I’m lucky to have two children who are both good readers, but they are different too. One is like me, a hopeless bookworm – the sort who reads at the breakfast table and bumps into things because he is holding a book to his face and the wall just seems to jump out of nowhere.
The other reads slower with more detail, he is a lot more discerning in his book tastes.
I remember a feeling of panic a couple of years ago when the youngest reached that ‘danger period’ for boys and stopped reading.
It crept up on me slowly. He was an independent reader and no longer needed me to read to him or help him select his books – or so I thought. I was wrong!
One day, I realized that he was barely reading at all. He never came home with books from school.

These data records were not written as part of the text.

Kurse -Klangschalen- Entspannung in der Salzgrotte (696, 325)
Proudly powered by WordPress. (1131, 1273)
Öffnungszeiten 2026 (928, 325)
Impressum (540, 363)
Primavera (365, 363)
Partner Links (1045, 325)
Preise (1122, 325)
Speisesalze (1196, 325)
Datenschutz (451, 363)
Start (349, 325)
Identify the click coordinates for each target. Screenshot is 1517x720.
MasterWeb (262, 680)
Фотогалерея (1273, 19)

He said he had read them all, and they were all boring.
When we went to the library, eldest son went straight to the catalogue where he poured over all the choices. He always came out with a bag of books that must have been at least half his body weight – and he read every single one.

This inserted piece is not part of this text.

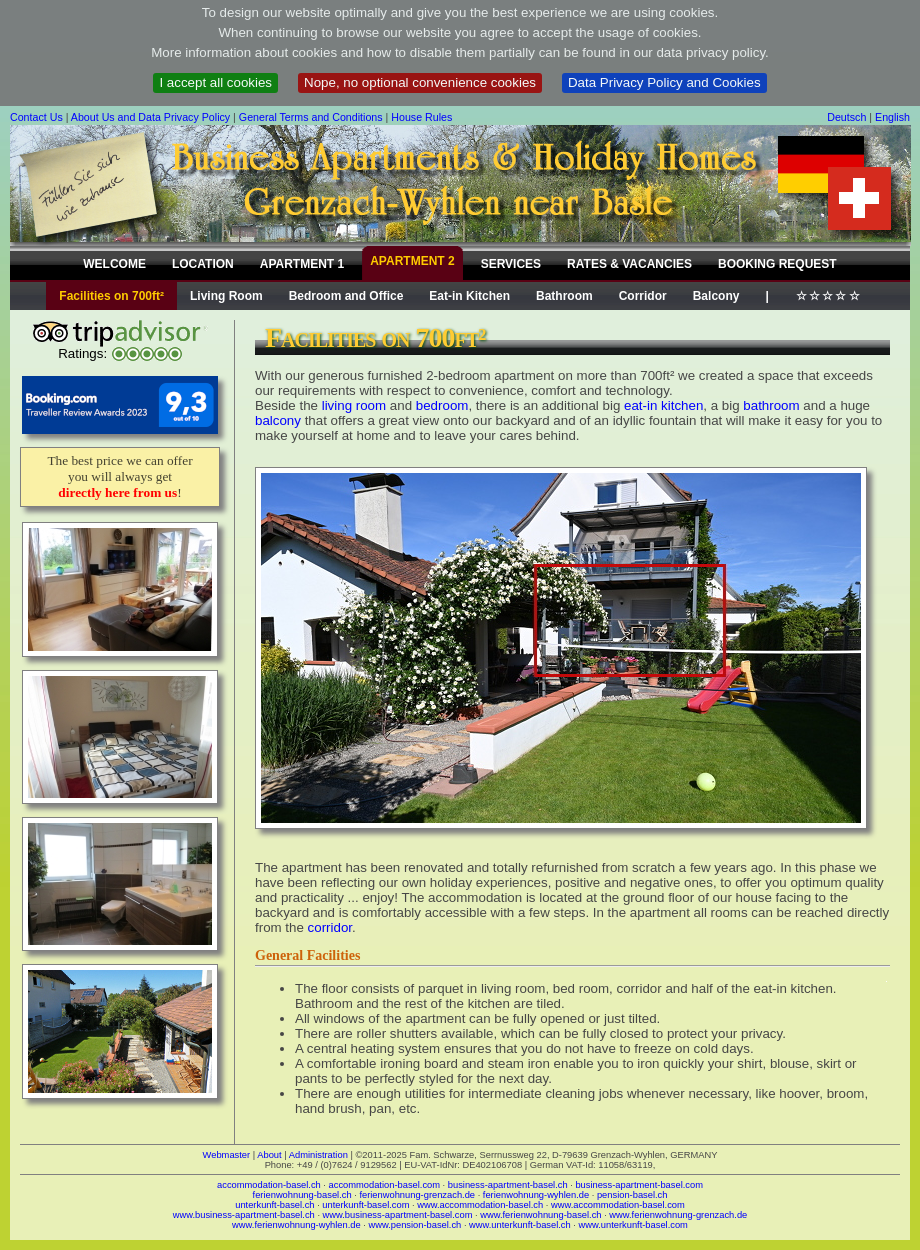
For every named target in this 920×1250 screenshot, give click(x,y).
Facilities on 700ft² (111, 296)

Youngest son on the other hand, wandered from shelf to shelf and came out with nothing – or perhaps a couple of books that he borrowed because he “had to borrow something”. These books generally never left his library bag.
I panicked. I had never thought that a child of mine would stop reading. What I soon realized was that he still wanted to read…he just didn’t know where to go to find the books he liked. That’s why schools need trained teacher/librarians.

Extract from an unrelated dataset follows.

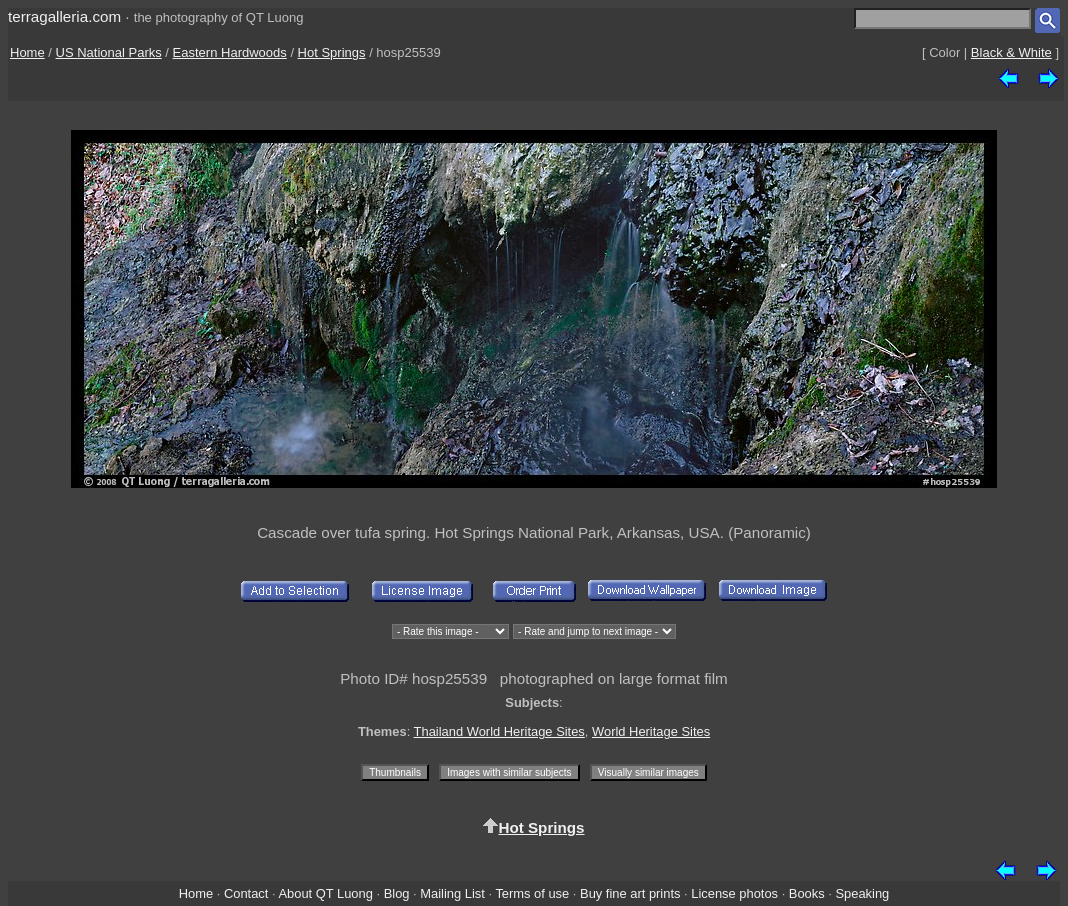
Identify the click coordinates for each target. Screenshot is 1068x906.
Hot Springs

Fortunately, in grade 4, my son had a teacher who was switched on to his quirky sense of humor. She brought him books from her own private collection, which he eagerly devoured. I spent a great deal of time with him at public libraries asking the librarians for recommendations, and trawling the bookshelves with him. We also started reading together again as a family, and it’s something we still enjoy.
For my son, ‘the danger period’ when boys stop reading wasn’t brought about by him deciding he didn’t like books anymore. It was caused by having nobody, particularly at school, to guide his reading. I wonder how many other kids stop reading for this very reason – they simply don’t know what book to pick up.
I implore the people with the decision-making powers to employ MORE teacher librarians, not the reverse. If our politicians want improved literacy skills, then they must do their part to ensure that all kids have the resources they need to keep them reading.